Ah great. Just opened it by pasting the link into VLC media player.
Thanks for that.


----------



## ClubMan (1 Oct 2008)

Curiosity got the better of me and I checked the _Oireachtas _media page out and am impressed by the different feeds available. Well the technical aspects whatever about the content delivered!


----------



## ClubMan (2 Oct 2008)

Did _Pat Rabbitte_ actually just pronounce "tenor" as "tea-nore"?


----------



## rmelly (2 Oct 2008)

ClubMan said:


> Thanks. I'm out of sleeping tablets so this is quite apposite.


 
Another new word for me - thanks clubman, but I have to ask where did you get that one from?


----------



## ClubMan (2 Oct 2008)

rmelly said:


> Another new word for me - thanks clubman, but I have to ask where did you get that one from?

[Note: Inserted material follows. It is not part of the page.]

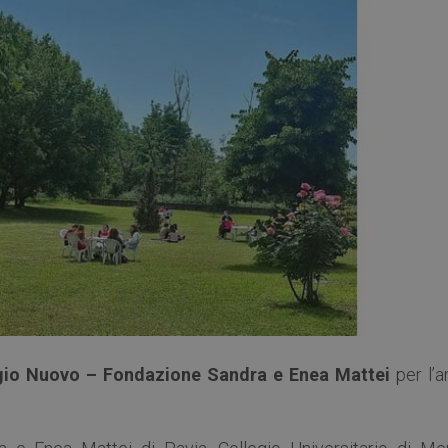
gio Nuovo – Fondazione Sandra e Enea Mattei
per l’a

_eBay_. Hopefully nobody reading my posts is suffering from hippopotomonstrosesquippedaliophobia?


----------



## dmv (2 Oct 2008)

what a winker ;-)


----------



## rmelly (2 Oct 2008)

ClubMan said:


> _eBay_. Hopefully nobody reading my posts is suffering from hippopotomonstrosesquippedaliophobia?


 
or indeed pneumonoultramicroscopicsilicovolcanoconiosis


----------